- **TASK INSTRUCTIONS**: Using the data below, return every line that holds the word "with".

#### GIVEN INFORMATION ####

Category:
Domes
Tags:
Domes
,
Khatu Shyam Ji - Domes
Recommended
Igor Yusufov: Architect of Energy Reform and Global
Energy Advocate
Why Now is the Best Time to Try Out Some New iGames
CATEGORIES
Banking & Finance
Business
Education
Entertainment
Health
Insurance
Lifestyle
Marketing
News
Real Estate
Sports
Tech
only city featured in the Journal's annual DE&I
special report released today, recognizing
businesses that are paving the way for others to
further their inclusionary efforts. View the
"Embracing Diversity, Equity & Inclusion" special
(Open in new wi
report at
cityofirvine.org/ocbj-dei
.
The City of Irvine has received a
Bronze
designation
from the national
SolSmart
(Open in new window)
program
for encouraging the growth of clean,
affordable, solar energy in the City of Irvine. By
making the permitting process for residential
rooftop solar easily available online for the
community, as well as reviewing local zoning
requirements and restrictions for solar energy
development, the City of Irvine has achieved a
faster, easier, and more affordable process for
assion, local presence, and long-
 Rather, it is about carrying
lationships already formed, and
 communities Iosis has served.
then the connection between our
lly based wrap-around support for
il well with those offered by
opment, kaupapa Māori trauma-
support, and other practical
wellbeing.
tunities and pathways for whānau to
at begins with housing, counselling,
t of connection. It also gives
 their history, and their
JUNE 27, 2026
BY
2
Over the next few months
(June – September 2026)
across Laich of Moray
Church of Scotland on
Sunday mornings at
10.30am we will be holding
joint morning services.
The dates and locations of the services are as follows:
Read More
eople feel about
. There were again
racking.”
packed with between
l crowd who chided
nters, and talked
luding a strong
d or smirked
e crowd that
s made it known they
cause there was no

####

- **THE ANSWER**:
il well with those offered by
at begins with housing, counselling,
packed with between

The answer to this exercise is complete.